EXCLUSIVE: GLAAD talks to South Carolina's Colleen Condon

Minutes after Charleston County Councilwoman Colleen Condon and her fiancee Nichols Bleckley arrived in his office to fill out a marriage license form and pay their $70 fee, Charleston County Probate Judge Irvin Condon said Wednesday he would grant their marriage license. This decision comes just two days after the Supreme Court let a Fourth Circuit Court of Appeals' decision overturning Virginia's gay marriage ban stand. The Fourth Circuit includes South Carolina, so that legal precedent became law there. Condon and Bleckley's application was the first of many this morning.

This morning as the two were leaving Probate Judge Condon's office, GLAAD got an exclusive interview with Councilwoman Condon.

Q: How long have the two of you known each other and when did you want to get married?
A: We have been dating for about a year and a half and we got engaged on Valentine's Day this year.

Q: Did you ever think this would happen?
A: Well, we're pretty optimistic folks so we were hoping it would and in fact, when I asked her to marry me, her answer was "Only if it's legal here." She was committed that we were only getting married in South Carolina when it was legal here because we're both from South Carolina.

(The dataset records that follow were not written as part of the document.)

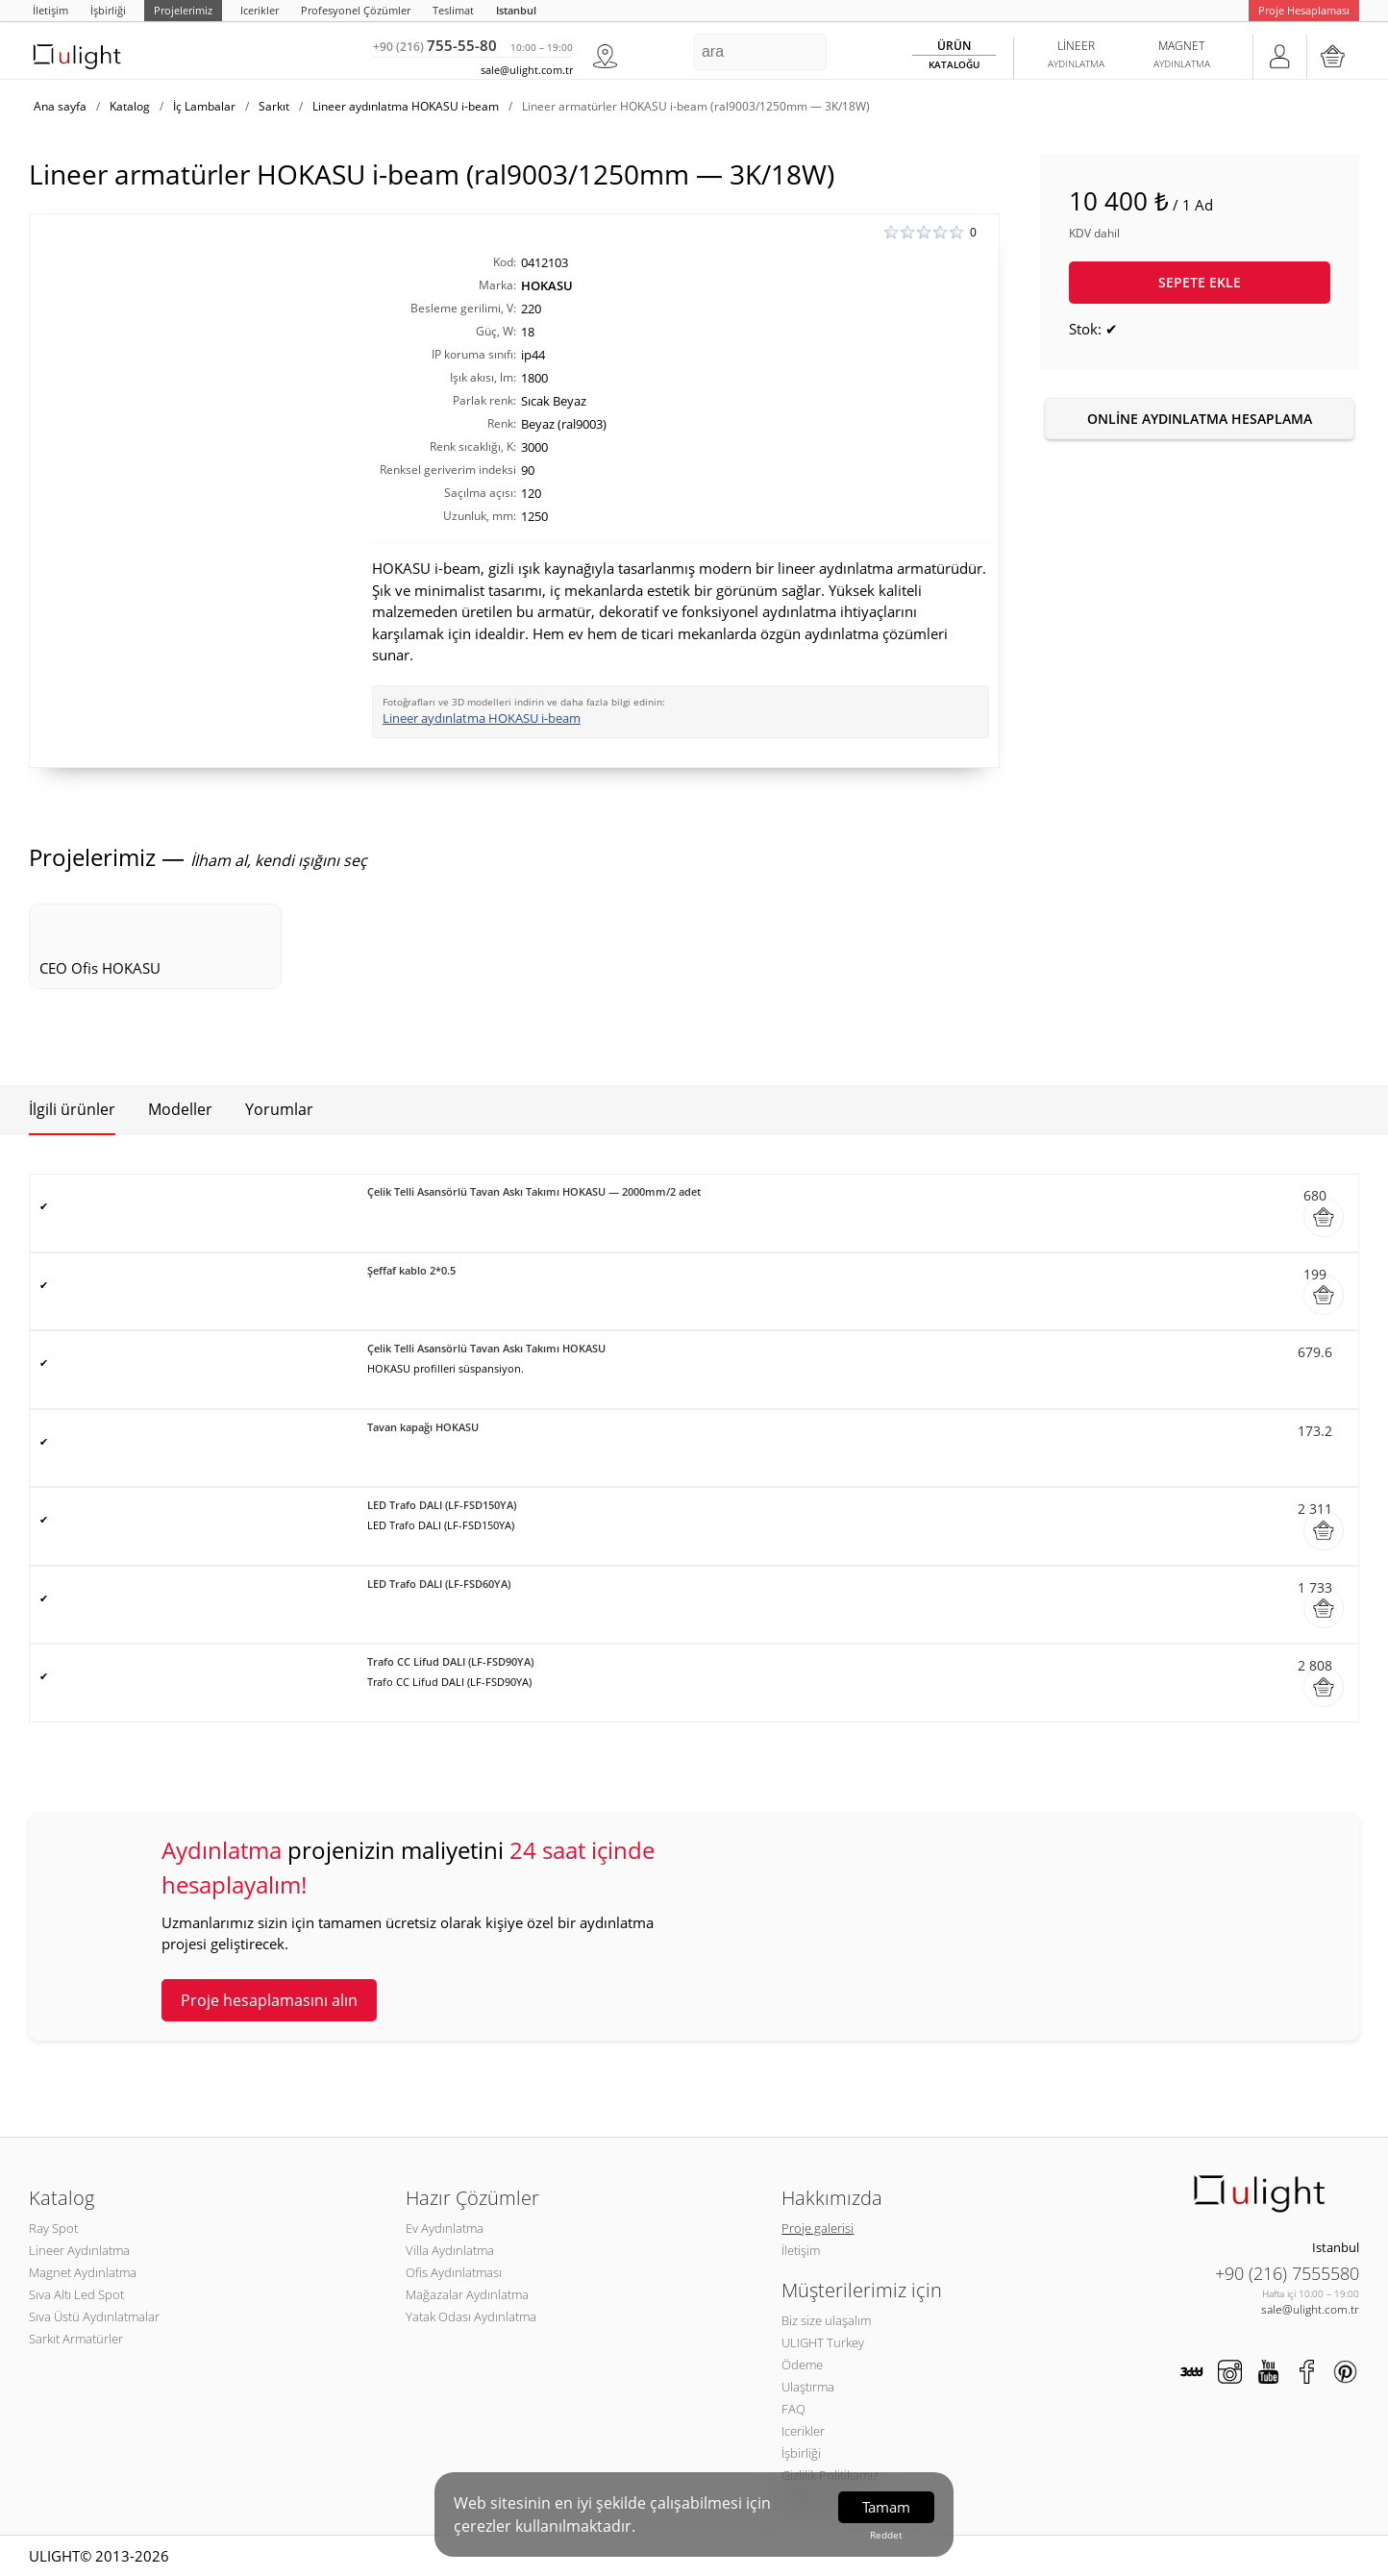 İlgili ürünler (72, 1109)
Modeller (180, 1109)
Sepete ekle (1199, 282)
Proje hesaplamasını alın (269, 2000)
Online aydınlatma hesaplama (1199, 418)
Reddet (886, 2534)
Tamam (886, 2506)
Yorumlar (279, 1109) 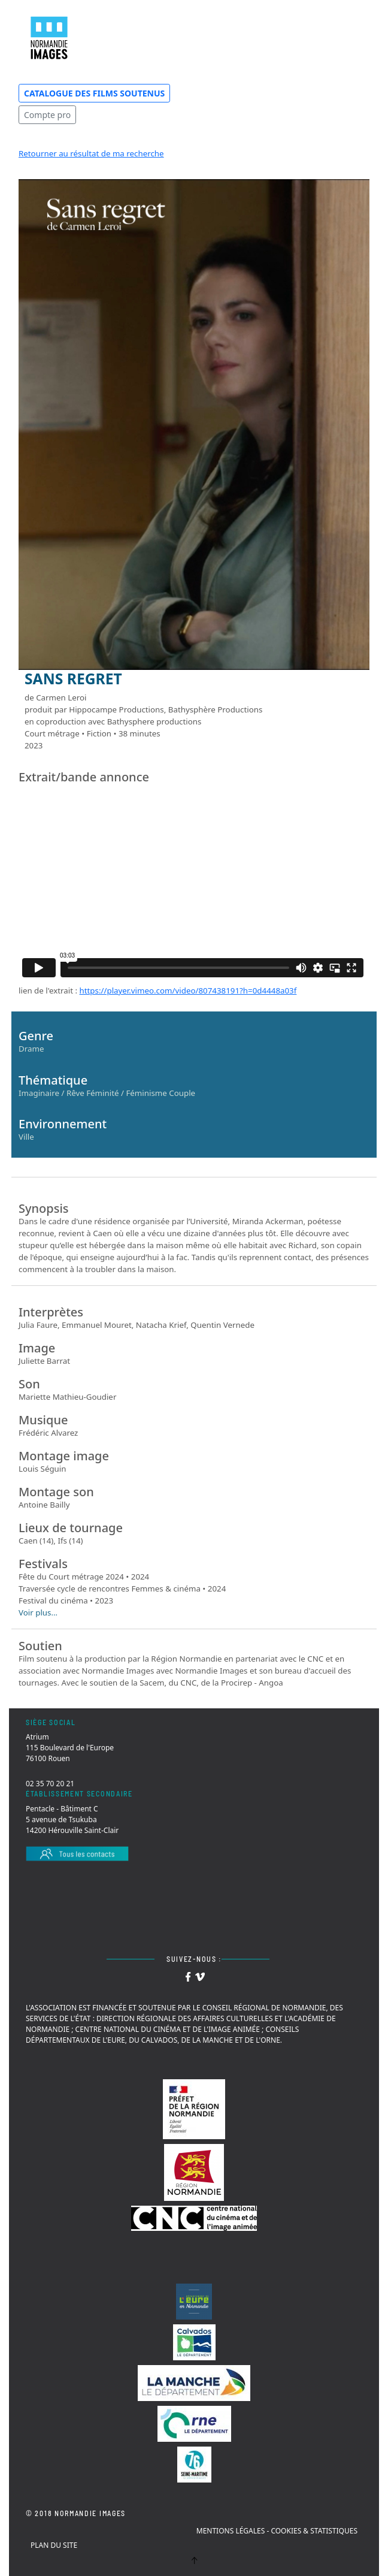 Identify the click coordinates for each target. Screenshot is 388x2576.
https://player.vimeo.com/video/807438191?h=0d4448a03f (188, 990)
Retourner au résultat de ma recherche (91, 153)
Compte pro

Q: What does it mean to you to be from South Carolina and to finally be able to get married?
A: Well, it means everything. It truly is important to be able to have full rights. We want to spend the rest of our lives together and marriage is certainly the way to go for us, and we're certainly not like some couples who have been waiting for forever, and they're going to have that opportunity as well. We're pretty traditional. We want a big Southern wedding, and now that, hopefully the marriage license will be granted tomorrow, and in that case, we'll start looking for a location, DJs, the caterer, flowers, and all that good stuff. We're excited to start planning the wedding!

Q: How are your friends and family reacting?
A: We have had love and support. We're really blessed to have so many friends and family members who are one-hundred percent behind us. I know everybody in my family thinks Nichols is the best thing that's ever happened to me.

Q: How do you feel about tomorrow?
A: We are still kind of holding our breath, and then we want to set the wedding date. We want a more traditional wedding. We're gonna have lots of friends and family and the music and the wedding cake and the whole sha-bang. We believe in having all of it.

Q: Why is it important for you to get married?
A: I mean, this is my soulmate. We're supposed to be together. And so that's what you do with the person that you love. You spend your lives together. And we've been planning our lives together, sharing a home, raising my child; we're involved in our neighborhood, and we split family household chores just like everybody else. We're looking forward to having that relationship recognized in a wedding that's legal in South Carolina.

Q: Paint a picture of how you're feeling right now.
A: Well, just like the day we got engaged and just like I'll be on the day of our wedding, we're excited, we've been smiling, we've been laughing, we've been crying. It's a great feeling.

Colleen and Nichols now have to wait twenty-four hours for their marriage license to take effect.